In the entries below, the lines from the one with "D3 (18, 1275)" through the one with "B8 Coupe (96, 1198)" are to be copied exactly; both ends count.

== PROVIDED ENTRIES ==

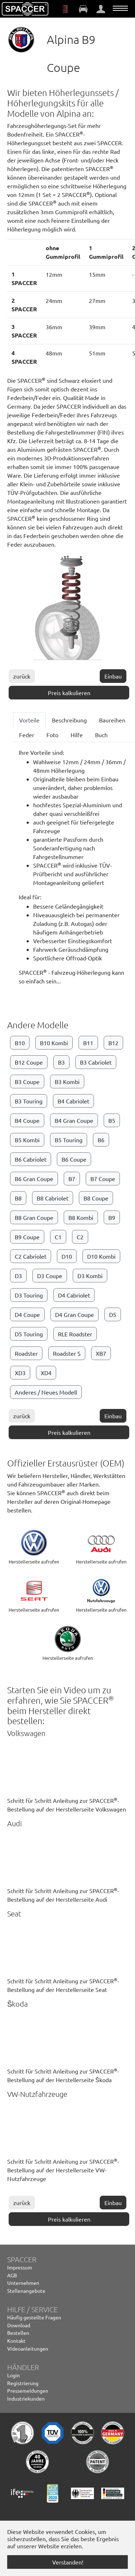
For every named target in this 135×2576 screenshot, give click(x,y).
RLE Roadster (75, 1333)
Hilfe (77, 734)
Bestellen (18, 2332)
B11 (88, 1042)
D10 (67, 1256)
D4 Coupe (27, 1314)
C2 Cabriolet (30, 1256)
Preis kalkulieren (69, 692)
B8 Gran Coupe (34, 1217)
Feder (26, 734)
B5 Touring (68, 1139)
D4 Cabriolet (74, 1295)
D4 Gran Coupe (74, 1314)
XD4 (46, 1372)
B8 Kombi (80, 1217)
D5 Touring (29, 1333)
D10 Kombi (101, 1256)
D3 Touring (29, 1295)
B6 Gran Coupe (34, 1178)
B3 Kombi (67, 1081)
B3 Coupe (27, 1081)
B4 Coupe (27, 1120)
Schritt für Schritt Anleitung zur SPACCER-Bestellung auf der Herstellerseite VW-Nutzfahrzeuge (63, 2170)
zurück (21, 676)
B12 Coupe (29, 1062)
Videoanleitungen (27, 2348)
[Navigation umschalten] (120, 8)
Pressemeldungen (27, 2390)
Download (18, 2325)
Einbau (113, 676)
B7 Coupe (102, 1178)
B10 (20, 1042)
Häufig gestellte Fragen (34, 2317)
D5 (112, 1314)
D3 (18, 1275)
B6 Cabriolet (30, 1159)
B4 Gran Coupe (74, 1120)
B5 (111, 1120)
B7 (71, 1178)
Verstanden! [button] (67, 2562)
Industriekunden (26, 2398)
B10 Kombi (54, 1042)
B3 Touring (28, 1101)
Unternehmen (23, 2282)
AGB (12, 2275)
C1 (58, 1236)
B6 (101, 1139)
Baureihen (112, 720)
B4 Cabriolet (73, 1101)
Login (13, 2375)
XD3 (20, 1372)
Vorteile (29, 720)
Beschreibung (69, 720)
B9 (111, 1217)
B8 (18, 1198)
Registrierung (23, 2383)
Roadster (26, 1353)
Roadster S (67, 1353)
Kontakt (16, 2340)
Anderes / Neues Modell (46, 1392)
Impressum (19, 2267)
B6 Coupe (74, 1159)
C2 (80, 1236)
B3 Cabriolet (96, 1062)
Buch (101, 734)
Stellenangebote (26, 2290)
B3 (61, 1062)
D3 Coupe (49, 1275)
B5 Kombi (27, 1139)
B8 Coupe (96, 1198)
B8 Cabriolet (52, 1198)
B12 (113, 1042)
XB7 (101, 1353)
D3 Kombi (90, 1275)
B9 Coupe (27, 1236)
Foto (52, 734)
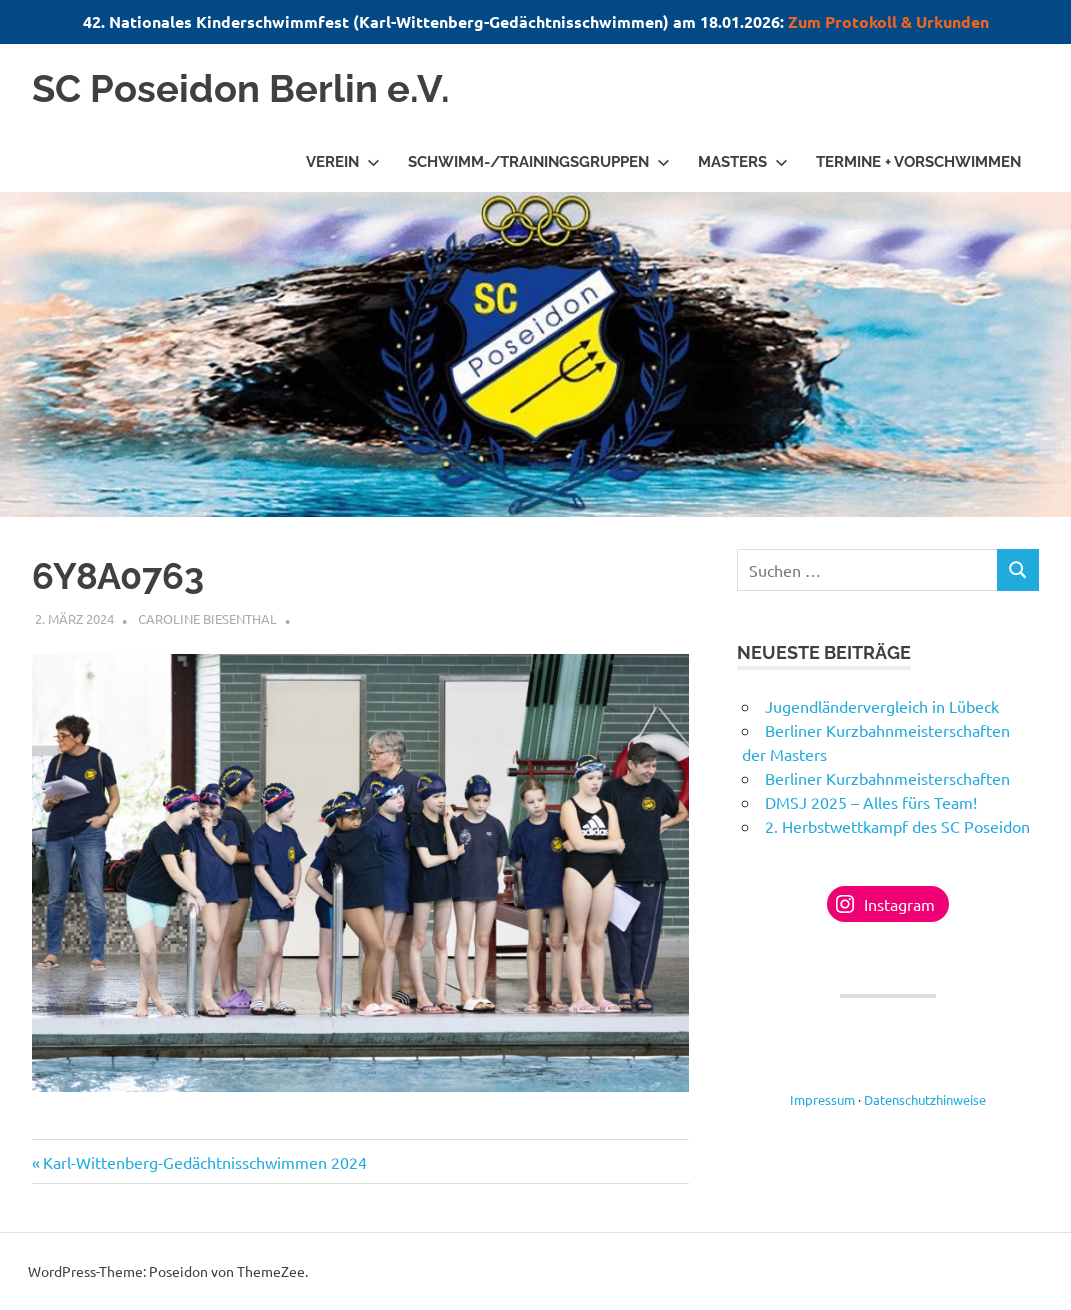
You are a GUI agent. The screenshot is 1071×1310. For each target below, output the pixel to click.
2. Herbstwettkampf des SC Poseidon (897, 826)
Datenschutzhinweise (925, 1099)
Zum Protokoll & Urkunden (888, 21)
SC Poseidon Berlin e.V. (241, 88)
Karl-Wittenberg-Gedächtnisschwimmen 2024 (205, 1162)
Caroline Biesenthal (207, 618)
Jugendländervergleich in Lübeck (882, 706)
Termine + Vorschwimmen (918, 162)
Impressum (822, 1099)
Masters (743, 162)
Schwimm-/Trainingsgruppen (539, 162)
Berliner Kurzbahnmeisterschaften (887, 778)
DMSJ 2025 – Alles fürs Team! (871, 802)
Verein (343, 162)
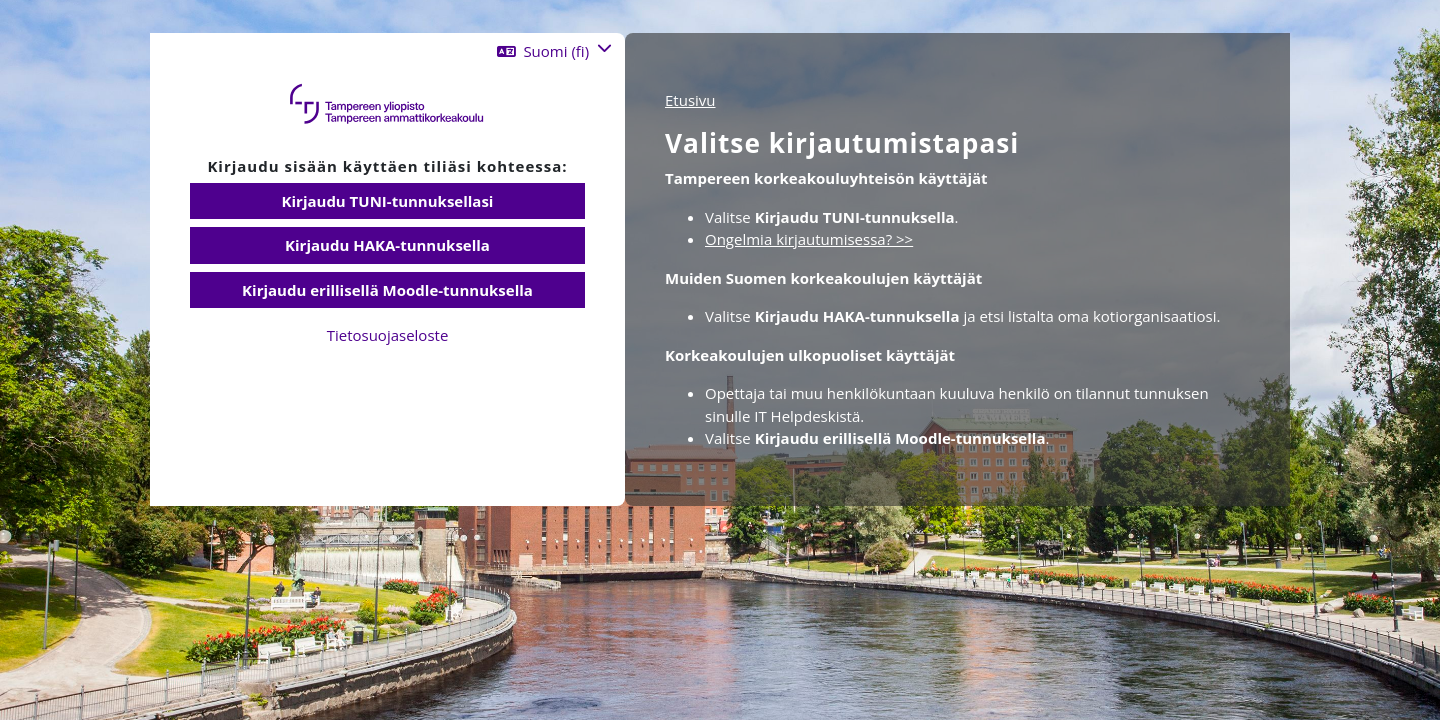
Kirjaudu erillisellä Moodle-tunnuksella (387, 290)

===
== PROVIDED ENTRIES ==

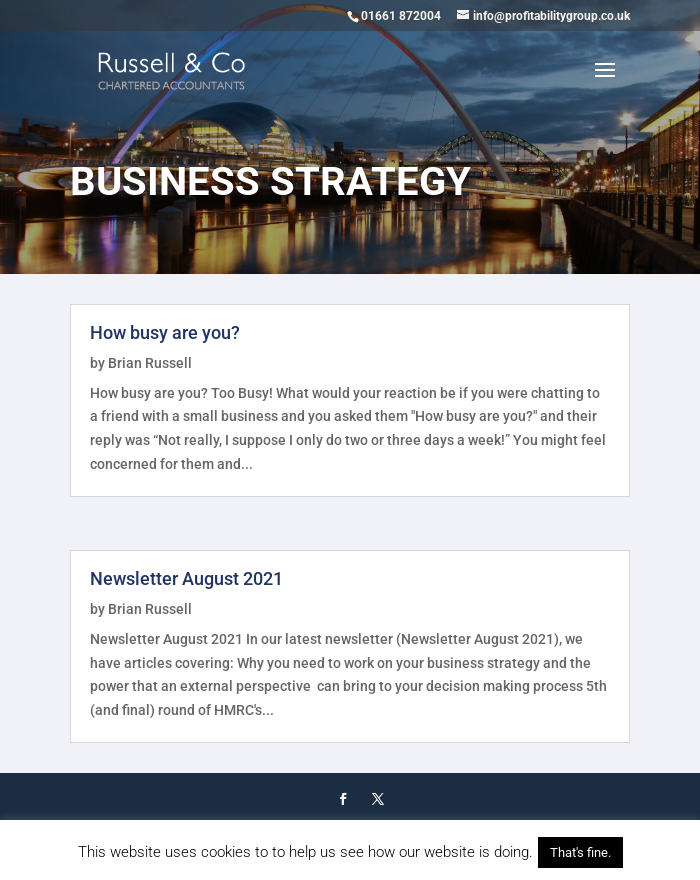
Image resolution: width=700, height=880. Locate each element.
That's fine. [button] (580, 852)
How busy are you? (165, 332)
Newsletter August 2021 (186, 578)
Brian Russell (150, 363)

===
== PROVIDED ENTRIES ==

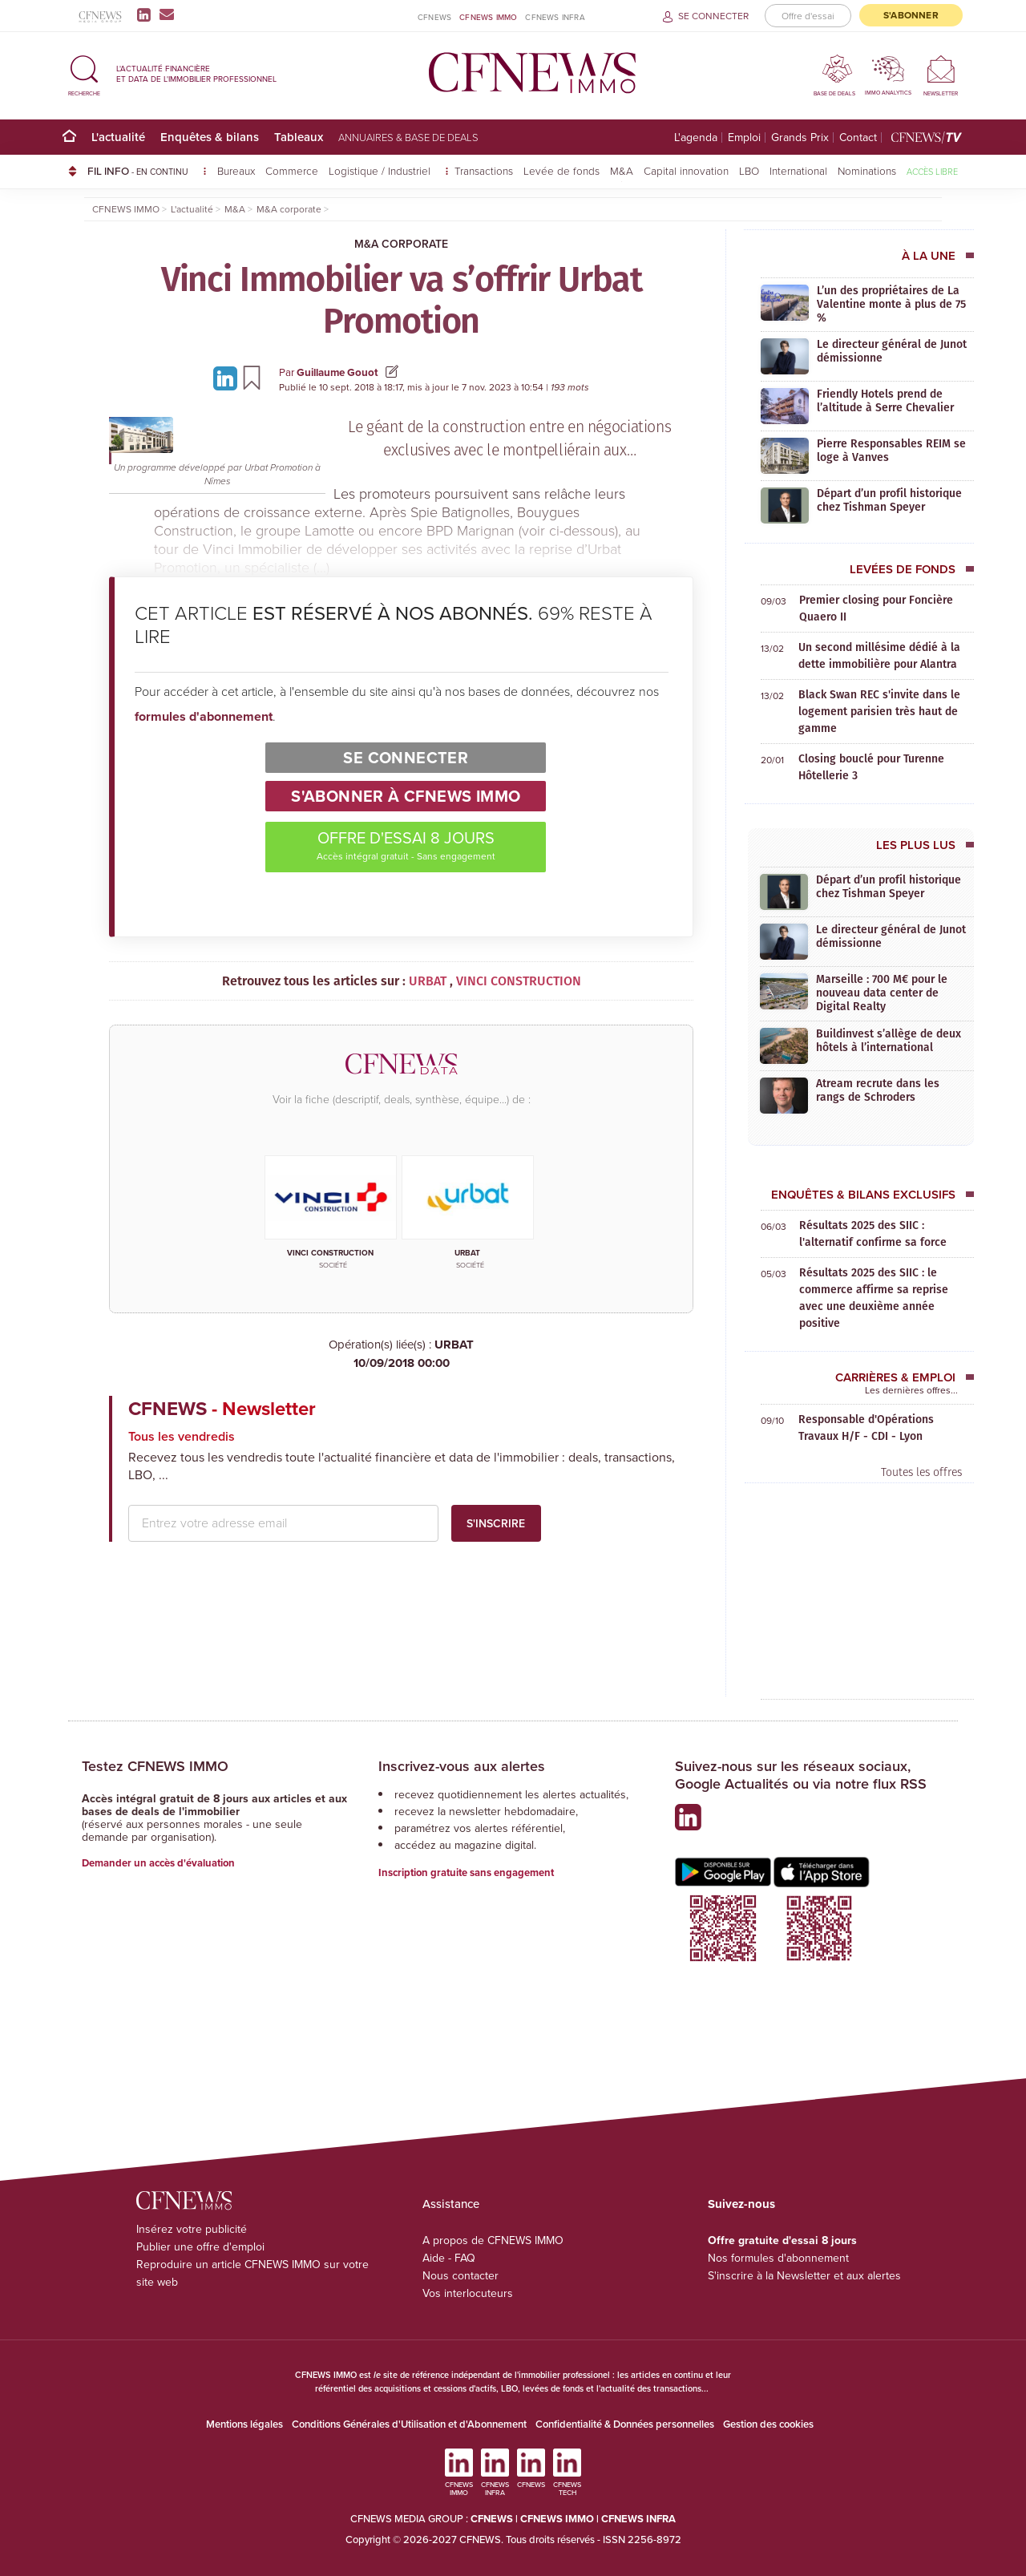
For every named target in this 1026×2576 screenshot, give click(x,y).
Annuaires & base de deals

===

COMPLETED TASK:
D3 (18, 1275)
B6 Cabriolet (30, 1159)
B4 Gran Coupe (74, 1120)
B5 (111, 1120)
B7 (71, 1178)
Verstanden! [button] (67, 2562)
Industriekunden (26, 2398)
B10 Kombi (54, 1042)
B3 Touring (28, 1101)
Unternehmen (23, 2282)
AGB (12, 2275)
C1 (58, 1236)
B6 (101, 1139)
Baureihen (112, 720)
B4 Cabriolet (73, 1101)
Login (13, 2375)
XD3 (20, 1372)
Vorteile (29, 720)
Beschreibung (69, 720)
B9 (111, 1217)
B8 (18, 1198)
Registrierung (23, 2383)
Roadster (26, 1353)
Roadster S (67, 1353)
Kontakt (16, 2340)
Anderes / Neues Modell (46, 1392)
Impressum (19, 2267)
B6 Coupe (74, 1159)
C2 (80, 1236)
B3 Cabriolet (96, 1062)
Buch (101, 734)
Stellenangebote (26, 2290)
B3 (61, 1062)
D3 Coupe (49, 1275)
B5 Kombi (27, 1139)
B8 Coupe (96, 1198)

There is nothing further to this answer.